_What you will do_.
Only lines with the word "Spotlight" belong in the answer; copy them from the records below.

_Record extracts_.
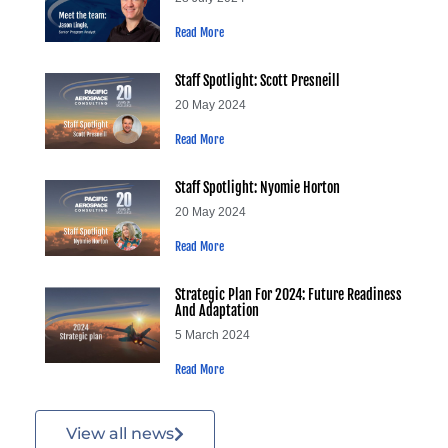
Read More
Staff Spotlight: Scott Presneill
20 May 2024
Read More
Staff Spotlight: Nyomie Horton
20 May 2024
Read More
Strategic Plan For 2024: Future Readiness
And Adaptation
5 March 2024
Read More
View all news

_Solution for this exercise_.
Staff Spotlight: Scott Presneill
Staff Spotlight: Nyomie Horton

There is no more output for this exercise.